▸ Work item
From the line that contains "Gratis verzending vanaf" through the line that contains "Klantenservice", output every line of the listing below exactly and leave out all the rest.
*** Opening Input ***
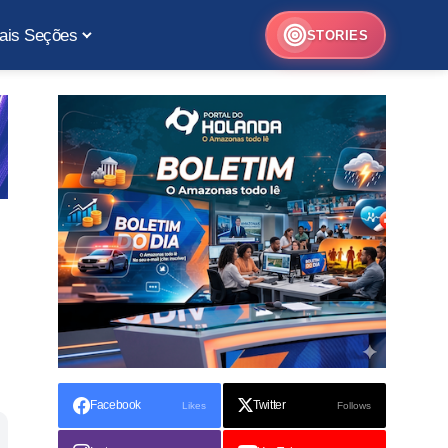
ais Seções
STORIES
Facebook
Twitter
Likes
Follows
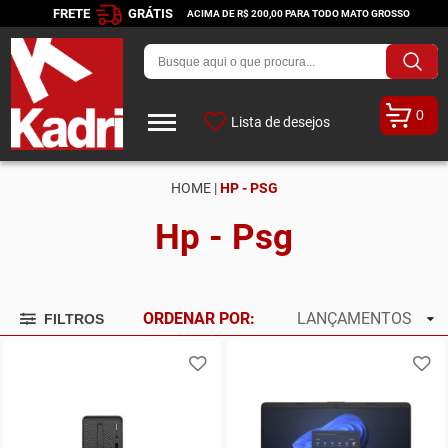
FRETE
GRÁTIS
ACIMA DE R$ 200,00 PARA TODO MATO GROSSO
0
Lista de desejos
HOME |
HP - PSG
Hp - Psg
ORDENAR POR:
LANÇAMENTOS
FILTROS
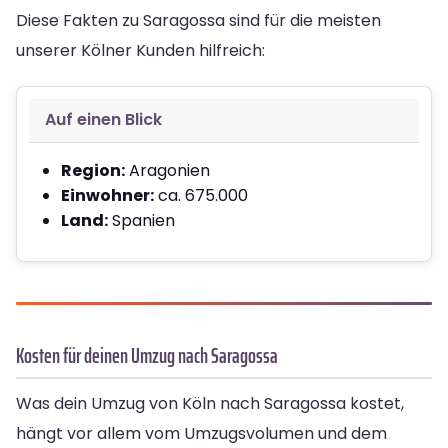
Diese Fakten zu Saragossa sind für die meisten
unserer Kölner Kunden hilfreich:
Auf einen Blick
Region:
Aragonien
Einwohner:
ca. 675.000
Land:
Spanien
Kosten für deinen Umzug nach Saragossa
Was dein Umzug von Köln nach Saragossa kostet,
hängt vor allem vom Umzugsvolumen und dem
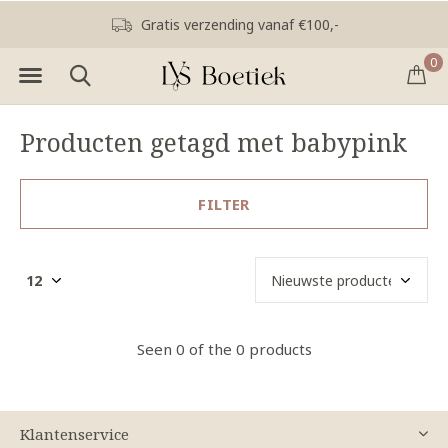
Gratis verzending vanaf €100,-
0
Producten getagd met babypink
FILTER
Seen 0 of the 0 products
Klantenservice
*** Closing Input ***
*** Opening Input ***
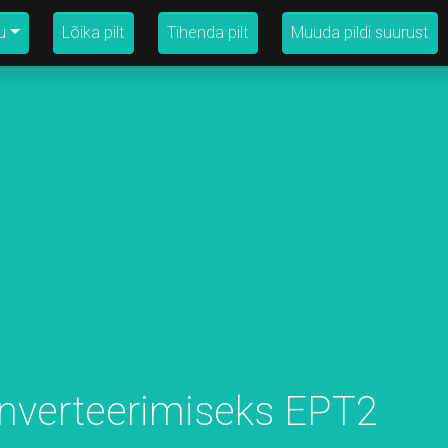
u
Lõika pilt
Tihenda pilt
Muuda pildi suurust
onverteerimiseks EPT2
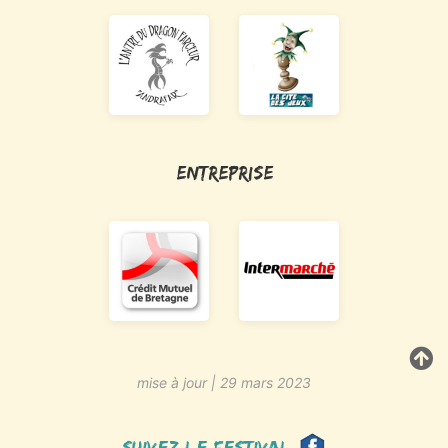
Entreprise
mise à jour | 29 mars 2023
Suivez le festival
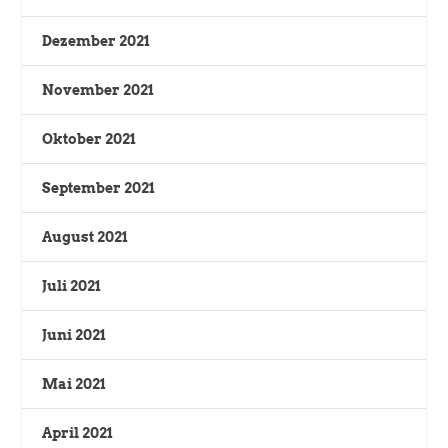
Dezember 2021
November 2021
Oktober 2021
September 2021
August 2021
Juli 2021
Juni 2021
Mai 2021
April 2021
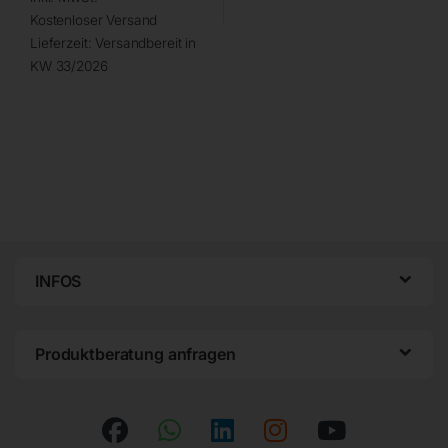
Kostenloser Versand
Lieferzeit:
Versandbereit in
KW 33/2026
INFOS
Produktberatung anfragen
*** Closing Input ***
▸ Expected output
Gratis verzending vanaf €100,-
0
Producten getagd met babypink
FILTER
Seen 0 of the 0 products
Klantenservice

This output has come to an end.